Die nächsten zwei Tage verbringen wir in Passu und stellen unser Zelt an einem Restaurant auf. Das „Glacier Breeze“ liegt, wie sein Name verrät, in der Nähe eines Gletschers und es bietet alles was wir brauchen (außer einer heißen Dusche vielleicht). Der Besitzer Ahmed Ali Khan serviert uns großartiges, günstiges Essen, Tobi ist vom Aprikosenkuchen ganz verzückt (wegen unsteter Stromversorgung gibt es den leider nur zweimal).

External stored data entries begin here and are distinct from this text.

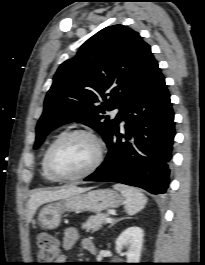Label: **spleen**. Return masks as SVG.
<instances>
[{
  "label": "spleen",
  "instance_id": "1",
  "mask_svg": "<svg viewBox=\"0 0 205 265\" xmlns=\"http://www.w3.org/2000/svg\"><path fill=\"white\" fill-rule=\"evenodd\" d=\"M113 187L124 197L125 209L129 215H134L145 207L147 197L139 189L122 184H115Z\"/></svg>",
  "mask_w": 205,
  "mask_h": 265
}]
</instances>
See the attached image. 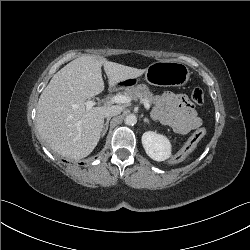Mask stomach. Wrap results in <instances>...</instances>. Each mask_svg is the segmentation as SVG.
Listing matches in <instances>:
<instances>
[{"label":"stomach","instance_id":"1","mask_svg":"<svg viewBox=\"0 0 250 250\" xmlns=\"http://www.w3.org/2000/svg\"><path fill=\"white\" fill-rule=\"evenodd\" d=\"M190 77L188 67L176 61H157L148 66L145 79L149 84L164 87H181L185 85ZM137 78L123 81L125 86H133Z\"/></svg>","mask_w":250,"mask_h":250}]
</instances>
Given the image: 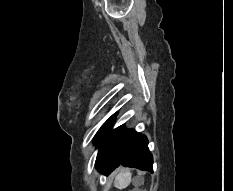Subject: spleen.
I'll return each instance as SVG.
<instances>
[{
  "label": "spleen",
  "instance_id": "1",
  "mask_svg": "<svg viewBox=\"0 0 233 191\" xmlns=\"http://www.w3.org/2000/svg\"><path fill=\"white\" fill-rule=\"evenodd\" d=\"M131 182V173L127 171L120 172L114 182V186L118 189L126 188Z\"/></svg>",
  "mask_w": 233,
  "mask_h": 191
}]
</instances>
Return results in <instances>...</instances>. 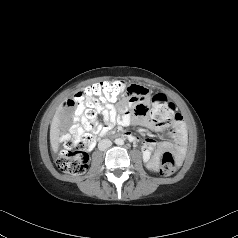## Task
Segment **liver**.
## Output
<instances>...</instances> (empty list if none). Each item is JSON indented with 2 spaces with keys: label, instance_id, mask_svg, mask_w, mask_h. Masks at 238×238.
Instances as JSON below:
<instances>
[{
  "label": "liver",
  "instance_id": "liver-1",
  "mask_svg": "<svg viewBox=\"0 0 238 238\" xmlns=\"http://www.w3.org/2000/svg\"><path fill=\"white\" fill-rule=\"evenodd\" d=\"M62 109H63L62 104H60L55 115H54V118H53V121L51 124L50 142H51L52 150L54 152H57L58 148H59V129H58V127H59V117L62 112Z\"/></svg>",
  "mask_w": 238,
  "mask_h": 238
}]
</instances>
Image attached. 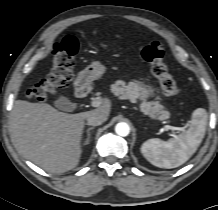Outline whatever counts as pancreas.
Returning <instances> with one entry per match:
<instances>
[{"label": "pancreas", "mask_w": 218, "mask_h": 210, "mask_svg": "<svg viewBox=\"0 0 218 210\" xmlns=\"http://www.w3.org/2000/svg\"><path fill=\"white\" fill-rule=\"evenodd\" d=\"M111 91L120 99H128L133 103L141 101L140 109L145 115L152 118L164 120L169 118L170 113L164 110V106L159 102H146V99L152 95V89L141 81L129 82L118 80L111 86Z\"/></svg>", "instance_id": "1"}]
</instances>
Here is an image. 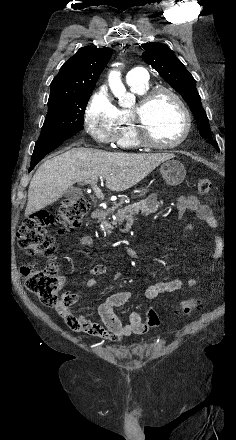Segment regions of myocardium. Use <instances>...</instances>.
<instances>
[{
    "label": "myocardium",
    "instance_id": "obj_1",
    "mask_svg": "<svg viewBox=\"0 0 236 440\" xmlns=\"http://www.w3.org/2000/svg\"><path fill=\"white\" fill-rule=\"evenodd\" d=\"M163 94L171 96L176 101L184 117V130L182 135L170 143H158L153 140L150 136L146 119V113L153 101ZM131 120L139 144L151 149H172L180 146L189 136L192 127L191 114L183 98L173 89L163 86L148 90L141 95L137 105L131 111Z\"/></svg>",
    "mask_w": 236,
    "mask_h": 440
}]
</instances>
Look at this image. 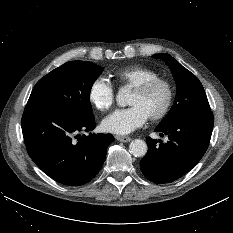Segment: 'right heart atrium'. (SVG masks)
<instances>
[{
	"mask_svg": "<svg viewBox=\"0 0 233 233\" xmlns=\"http://www.w3.org/2000/svg\"><path fill=\"white\" fill-rule=\"evenodd\" d=\"M88 98L95 109L108 111L115 102V88L106 78L98 77L89 87Z\"/></svg>",
	"mask_w": 233,
	"mask_h": 233,
	"instance_id": "d8ad5b80",
	"label": "right heart atrium"
}]
</instances>
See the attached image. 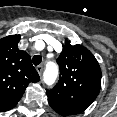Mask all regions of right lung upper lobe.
<instances>
[{"mask_svg": "<svg viewBox=\"0 0 117 117\" xmlns=\"http://www.w3.org/2000/svg\"><path fill=\"white\" fill-rule=\"evenodd\" d=\"M19 41L20 35L0 39V112L14 108L28 84L39 81L30 56L18 49Z\"/></svg>", "mask_w": 117, "mask_h": 117, "instance_id": "cb5924a9", "label": "right lung upper lobe"}]
</instances>
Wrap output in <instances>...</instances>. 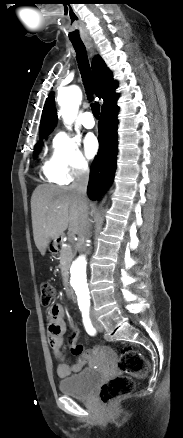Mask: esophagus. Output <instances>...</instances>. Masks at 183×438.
Here are the masks:
<instances>
[{
  "label": "esophagus",
  "instance_id": "obj_1",
  "mask_svg": "<svg viewBox=\"0 0 183 438\" xmlns=\"http://www.w3.org/2000/svg\"><path fill=\"white\" fill-rule=\"evenodd\" d=\"M86 46H87V48H88V50H89V52H90V55H91V56L94 55V54H95V50H94V48H93L92 43L88 42V43H86Z\"/></svg>",
  "mask_w": 183,
  "mask_h": 438
}]
</instances>
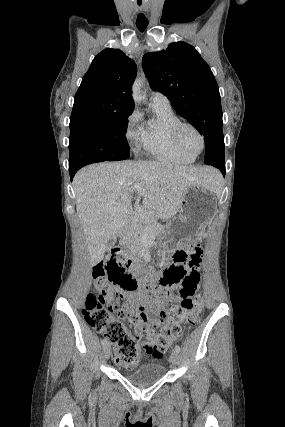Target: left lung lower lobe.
I'll return each mask as SVG.
<instances>
[{
    "mask_svg": "<svg viewBox=\"0 0 285 427\" xmlns=\"http://www.w3.org/2000/svg\"><path fill=\"white\" fill-rule=\"evenodd\" d=\"M213 166L218 168L222 174L225 176L226 170H225V164H224V157L217 158L213 161Z\"/></svg>",
    "mask_w": 285,
    "mask_h": 427,
    "instance_id": "obj_1",
    "label": "left lung lower lobe"
}]
</instances>
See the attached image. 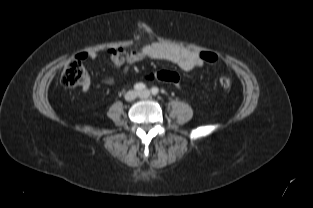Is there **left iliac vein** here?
I'll return each instance as SVG.
<instances>
[{
	"label": "left iliac vein",
	"instance_id": "1",
	"mask_svg": "<svg viewBox=\"0 0 313 208\" xmlns=\"http://www.w3.org/2000/svg\"><path fill=\"white\" fill-rule=\"evenodd\" d=\"M138 96L142 99H147L150 97V91L149 90H143L138 92Z\"/></svg>",
	"mask_w": 313,
	"mask_h": 208
}]
</instances>
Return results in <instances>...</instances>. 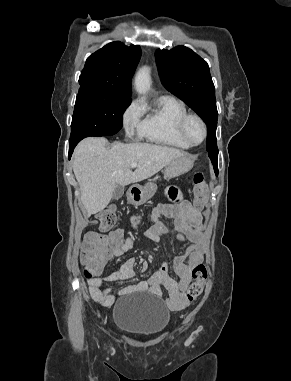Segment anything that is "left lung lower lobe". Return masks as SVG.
Segmentation results:
<instances>
[{"mask_svg": "<svg viewBox=\"0 0 291 381\" xmlns=\"http://www.w3.org/2000/svg\"><path fill=\"white\" fill-rule=\"evenodd\" d=\"M213 166H214V171H215L216 175H218V168H217V164H213Z\"/></svg>", "mask_w": 291, "mask_h": 381, "instance_id": "left-lung-lower-lobe-1", "label": "left lung lower lobe"}]
</instances>
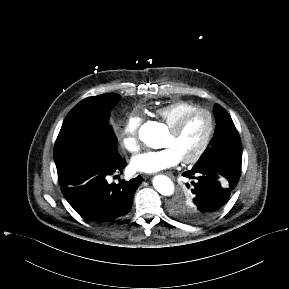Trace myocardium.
<instances>
[{"mask_svg":"<svg viewBox=\"0 0 289 289\" xmlns=\"http://www.w3.org/2000/svg\"><path fill=\"white\" fill-rule=\"evenodd\" d=\"M197 114L207 115V117L209 119V130H208L207 136H206L204 142L202 143V145L200 146V148L192 156L181 159V161L184 164L196 163L198 160L201 159V157L205 154V152L209 148L211 141L213 139L214 133H215V128H216L215 117L212 114V112L209 111L208 109L196 108V109H193V110L188 111L185 114H183L173 125H171L169 127V131L172 134L176 135V134L181 132V130L184 128V126L188 122V120Z\"/></svg>","mask_w":289,"mask_h":289,"instance_id":"obj_1","label":"myocardium"}]
</instances>
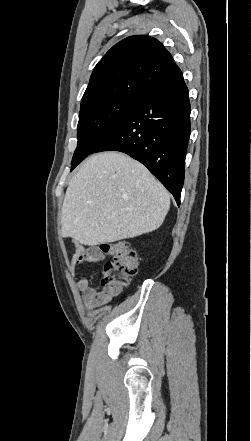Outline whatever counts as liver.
<instances>
[{
	"label": "liver",
	"mask_w": 251,
	"mask_h": 441,
	"mask_svg": "<svg viewBox=\"0 0 251 441\" xmlns=\"http://www.w3.org/2000/svg\"><path fill=\"white\" fill-rule=\"evenodd\" d=\"M170 196L138 161L109 151L89 157L70 181L61 233L86 246L133 238L158 229Z\"/></svg>",
	"instance_id": "6515ba94"
}]
</instances>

Riesenzucchini, Glacier Breeze
Auf unser Essen müssen wir immer so lange warten, dass ich eine für mich sehr logische Theorie aufstelle: in der Küche herrscht eine andere Zeitzone, die man von außen betrachtet als Zeitlupe bezeichnen würde. In der Küche selbst nehmen sie das natürlich gar nicht wahr und empfinden die Stunde, die sie am Morgen brauchen um Rühreier für fünf Leute zu machen, als völlig normal. Mit Verlassen der Küche tritt dann wieder unsere Zeitzone in Kraft. Es ist eine irgendwie spezielle Atmosphäre. Ahmed Ali Khan ist ein großartig netter Mensch, der sich für Klettern und Bergsteigen begeistert und sich gerne mit uns unterhält, gleichzeitig umgibt in eine Wolke von Traurigkeit. Er korrigiert mich, als ich ihn als Pakistani bezeichne: „Wir sind Hunza. Wir gehören zwar zu Pakistan, aber wir sind anders!“ Sofort habe ich ein schlechtes Gewissen, weil er wieder so betrübt schaut.
Pakistanische großartige Lkw
Pakistan ist ein seltsames Staatengebilde. Es besteht seit 1947 und wurde als muslimischer Teil des ehemaligen Britisch Indien gegründet. Seitdem gab es viele Krisen, die Grenzen zu Indien und China sind bis heute nicht geklärt. Dazu kommen die inneren Konflikte zwischen den vielen unterschiedlichen Volksgruppen (die auch verschiedenen Sprachen sprechen) und Religionen. Auch jetzt ist Pakistan nicht überall sicher, und in diesem Jahr sind es, so sagt Ahmed Ali Khan, viel weniger Touristen als sonst.
Ausblicke, Albane ist versunken, Friendship?!
In Passu machen wir einen Tagesausflug über zwei Hängebrücken - ganz schön aufregend, insbesondere für mich. Die Einheimischen rennen fix über die für mich wenig vertrauenswürdigen Stahl- und Holzkonstruktionen, während ich ganz auf Atmen und meine Schritte konzentriert bin.
Karimabad wartet auf uns, hoch über dem Karakorum Highway und mit dem ersten Internetanschluss seit Tadschikistan. Das bedeutet eine Menge Arbeit für uns, denn viel ist liegengeblieben in den letzten Wochen. Wir möchten hier aber auch ein wenig wandern und das großartige Bergpanorama genießen, und die Radfahrer Kyle und Mikko aus Kashgar haben wir hier auch bereits wieder getroffen - so sind wir also sieben Radfahrer in unserer Unterkunft.